In Philippians 3, Paul is starting to write on the kind of life that believers are called to live. Paul was from a culture and custom where working yourself towards God and towards righteousness – demonstrated by physical acts like circumcision (3.2) – was expected and was, frankly, prized. This, though, is what he had left behind.
Paul lays out his credentials and says, basically, that if anyone was ever going to either be righteous by birth (vv.4-5a), or by hard work and dedication (vv.5b-6) then it was him. Can you honestly say you have more confidence in the flesh than Paul did? No, I didn’t think so.

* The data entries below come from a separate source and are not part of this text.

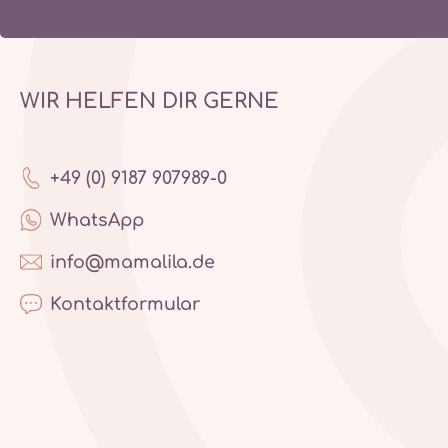
WIR HELFEN DIR GERNE
+49 (0) 9187 907989-0
WhatsApp
info@mamalila.de
Kontaktformular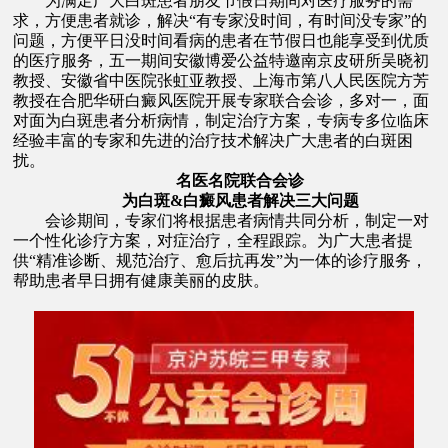
为满足广大白斑患者朋友节假日期间对医疗服务的需
求，方便患者就诊，解决“有专家没时间，有时间没专家”的
问题，方便平日没时间看病的患者在节假日也能享受到优质
的医疗服务，五一期间安徽博爱公益特邀南京皮研所吴晓初
教授、安徽省中医院张虹亚教授、上海市第八人民医院方芳
教授在合肥华研白癜风医院开展专家联合会诊，多对一，面
对面为白斑患者分析病情，制定治疗方案，专病专多位临床
经验丰富的专家和先进的治疗技术解决广大患者的白斑困
扰。
名医名院联合会诊
为白斑&白癜风患者解决三大问题
会诊期间，专家们将根据患者病情共同分析，制定一对
一个性化诊疗方案，对症治疗，全程跟踪。为广大患者提
供“精准诊断、规范治疗、愈后抗再发”为一体的诊疗服务，
帮助患者早日拥有健康美丽的皮肤。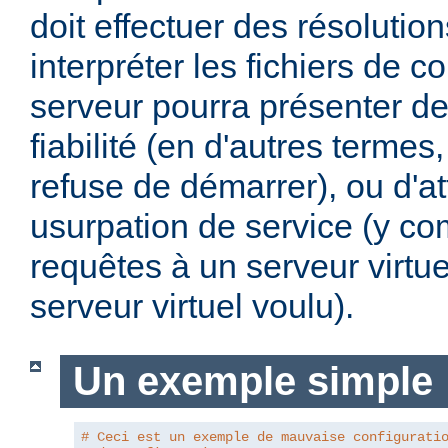
doit effectuer des résoluti
interpréter les fichiers de co
serveur pourra présenter d
fiabilité (en d'autres termes, 
refuse de démarrer), ou d'a
usurpation de service (y com
requêtes à un serveur virtue
serveur virtuel voulu).
Un exemple simple
# Ceci est un exemple de mauvaise configurati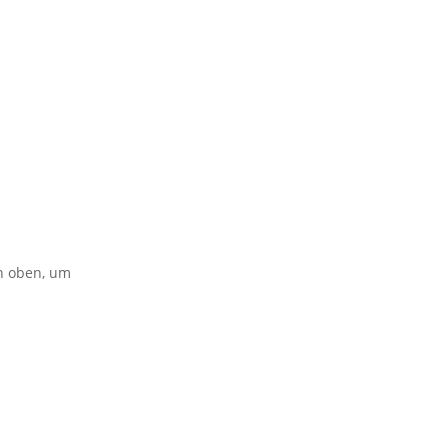
on oben, um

All of this, though, Paul [came] to regard as liabilities because of Christ (v.7). Paul knows that rituals and religion can never replace relationship (v.8), and uses particularly strong language when he says that he counted all this as rubbish (excrement, dung) that [he] may gain Christ…(v.9).
All of this to say, Paul came to a point in his life where he knew that religion is just not as good as relationship, and that he truly wanted the righteousness that comes by way of Christ’s faithfulness…that is in fact based on Christ’s faithfulness…(v.9b).
Paul had realised this, have you?
Are you content with knowing of Jesus,
knowing who Jesus was reported to be,
knowing what Jesus is reported to have said and done, or do you want more than that?
Are you content with a religious understanding of Jesus,
or are you pursuing a relationship with Him?
Paul writes that everything in vv.2-6 is just not as good as everything in vv.7-11. Very simply, it comes down to religion (I had…I have…I was…I do…) versus relationship (His sake…in Him…faith in Christ…on faith…His resurrection…His death…).
Think on this…
This Lent season, we can approach the coming weeks
from a religious perspective or from a relational perspective.
The former, as Paul wrote, will lead us towards doing much to try and earn what has already been freely given in the context of a relationship. Giving up something temporarily cannot earn you what has already been given.
The latter, approaching Lent as a time to strengthen relationships through choosing to focus on what is already yours, will do just that (James 4.8a).